TASK PROMPT:
Return all lines of the data in which the string "subitem" occurs.

-=-=-=-=-

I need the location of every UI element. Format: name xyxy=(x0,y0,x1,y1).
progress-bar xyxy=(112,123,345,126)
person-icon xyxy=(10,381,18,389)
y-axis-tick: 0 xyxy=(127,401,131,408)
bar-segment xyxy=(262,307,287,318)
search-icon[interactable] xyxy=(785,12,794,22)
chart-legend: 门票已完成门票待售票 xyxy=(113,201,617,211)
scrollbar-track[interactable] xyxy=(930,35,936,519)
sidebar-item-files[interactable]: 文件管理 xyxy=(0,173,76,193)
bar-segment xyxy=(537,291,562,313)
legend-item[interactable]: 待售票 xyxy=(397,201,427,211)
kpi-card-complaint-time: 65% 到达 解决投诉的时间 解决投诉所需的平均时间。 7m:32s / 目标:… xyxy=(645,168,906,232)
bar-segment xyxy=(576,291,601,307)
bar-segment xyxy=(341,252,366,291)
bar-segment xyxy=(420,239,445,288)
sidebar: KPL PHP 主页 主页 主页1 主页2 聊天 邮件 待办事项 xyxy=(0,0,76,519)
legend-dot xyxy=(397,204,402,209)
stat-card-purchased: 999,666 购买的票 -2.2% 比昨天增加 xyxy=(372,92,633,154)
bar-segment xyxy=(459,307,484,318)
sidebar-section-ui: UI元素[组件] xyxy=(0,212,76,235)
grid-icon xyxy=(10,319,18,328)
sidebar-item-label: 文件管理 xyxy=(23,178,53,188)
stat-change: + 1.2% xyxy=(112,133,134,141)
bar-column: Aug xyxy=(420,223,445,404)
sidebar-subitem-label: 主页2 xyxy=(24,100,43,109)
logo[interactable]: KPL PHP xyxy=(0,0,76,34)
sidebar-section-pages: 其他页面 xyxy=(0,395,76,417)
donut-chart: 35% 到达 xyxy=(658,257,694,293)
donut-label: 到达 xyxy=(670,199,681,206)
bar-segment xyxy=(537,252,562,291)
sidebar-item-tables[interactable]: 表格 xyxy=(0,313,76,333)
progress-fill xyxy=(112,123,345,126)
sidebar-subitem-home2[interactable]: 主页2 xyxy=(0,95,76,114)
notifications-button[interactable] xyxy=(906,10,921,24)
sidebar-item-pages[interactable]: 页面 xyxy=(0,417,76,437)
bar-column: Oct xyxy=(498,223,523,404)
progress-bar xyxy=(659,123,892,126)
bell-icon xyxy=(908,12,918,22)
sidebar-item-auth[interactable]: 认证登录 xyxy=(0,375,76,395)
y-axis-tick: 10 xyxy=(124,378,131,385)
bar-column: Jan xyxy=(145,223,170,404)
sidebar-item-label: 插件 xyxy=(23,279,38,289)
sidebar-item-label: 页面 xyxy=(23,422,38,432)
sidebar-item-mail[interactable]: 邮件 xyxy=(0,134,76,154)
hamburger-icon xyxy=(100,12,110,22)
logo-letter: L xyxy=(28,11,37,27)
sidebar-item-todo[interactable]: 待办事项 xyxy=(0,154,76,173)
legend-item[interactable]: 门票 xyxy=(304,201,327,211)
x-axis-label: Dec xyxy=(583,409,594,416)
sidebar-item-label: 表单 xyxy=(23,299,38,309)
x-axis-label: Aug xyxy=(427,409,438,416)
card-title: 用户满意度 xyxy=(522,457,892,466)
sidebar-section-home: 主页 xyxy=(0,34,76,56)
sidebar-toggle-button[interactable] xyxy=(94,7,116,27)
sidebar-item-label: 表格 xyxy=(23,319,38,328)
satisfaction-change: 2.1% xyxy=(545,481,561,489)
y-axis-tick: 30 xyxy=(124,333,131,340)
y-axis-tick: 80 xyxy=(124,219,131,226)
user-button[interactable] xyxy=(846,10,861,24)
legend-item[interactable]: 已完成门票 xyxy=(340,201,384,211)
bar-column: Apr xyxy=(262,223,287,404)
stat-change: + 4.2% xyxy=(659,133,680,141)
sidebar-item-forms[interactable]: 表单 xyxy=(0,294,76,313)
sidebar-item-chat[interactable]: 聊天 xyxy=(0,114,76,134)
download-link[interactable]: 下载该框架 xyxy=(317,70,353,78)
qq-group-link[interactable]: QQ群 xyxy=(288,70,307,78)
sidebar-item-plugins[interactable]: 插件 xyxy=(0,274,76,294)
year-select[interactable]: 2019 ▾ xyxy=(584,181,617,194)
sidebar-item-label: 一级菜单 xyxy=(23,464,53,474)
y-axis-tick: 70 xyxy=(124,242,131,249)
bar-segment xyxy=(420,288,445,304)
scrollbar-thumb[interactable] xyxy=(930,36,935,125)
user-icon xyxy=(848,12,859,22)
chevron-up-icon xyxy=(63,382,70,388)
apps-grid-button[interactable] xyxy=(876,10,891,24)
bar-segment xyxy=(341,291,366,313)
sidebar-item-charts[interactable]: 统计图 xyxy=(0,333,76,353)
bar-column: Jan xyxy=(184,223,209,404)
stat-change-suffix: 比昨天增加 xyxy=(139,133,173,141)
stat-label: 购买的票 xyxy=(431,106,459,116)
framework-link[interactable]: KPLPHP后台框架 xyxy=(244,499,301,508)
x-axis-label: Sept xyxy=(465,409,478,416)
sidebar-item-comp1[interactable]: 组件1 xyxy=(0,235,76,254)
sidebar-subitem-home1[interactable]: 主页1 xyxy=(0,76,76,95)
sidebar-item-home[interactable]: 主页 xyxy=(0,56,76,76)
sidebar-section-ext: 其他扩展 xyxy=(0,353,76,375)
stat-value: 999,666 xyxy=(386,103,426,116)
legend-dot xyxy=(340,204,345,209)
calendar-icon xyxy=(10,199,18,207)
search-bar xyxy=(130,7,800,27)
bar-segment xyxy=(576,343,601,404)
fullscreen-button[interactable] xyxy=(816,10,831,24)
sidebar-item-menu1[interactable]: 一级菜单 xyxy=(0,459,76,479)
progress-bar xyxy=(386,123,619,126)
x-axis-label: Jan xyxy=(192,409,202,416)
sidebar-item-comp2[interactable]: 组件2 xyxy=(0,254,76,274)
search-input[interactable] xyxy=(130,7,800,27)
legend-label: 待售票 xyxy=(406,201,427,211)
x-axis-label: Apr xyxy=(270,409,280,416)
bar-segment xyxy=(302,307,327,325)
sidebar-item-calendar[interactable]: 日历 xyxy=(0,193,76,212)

-=-=-=-=-

RESPONSE TO THIS EXERCISE:
sidebar-subitem-label: 主页2 xyxy=(24,100,43,109)
sidebar-subitem-home2[interactable]: 主页2 xyxy=(0,95,76,114)
sidebar-subitem-home1[interactable]: 主页1 xyxy=(0,76,76,95)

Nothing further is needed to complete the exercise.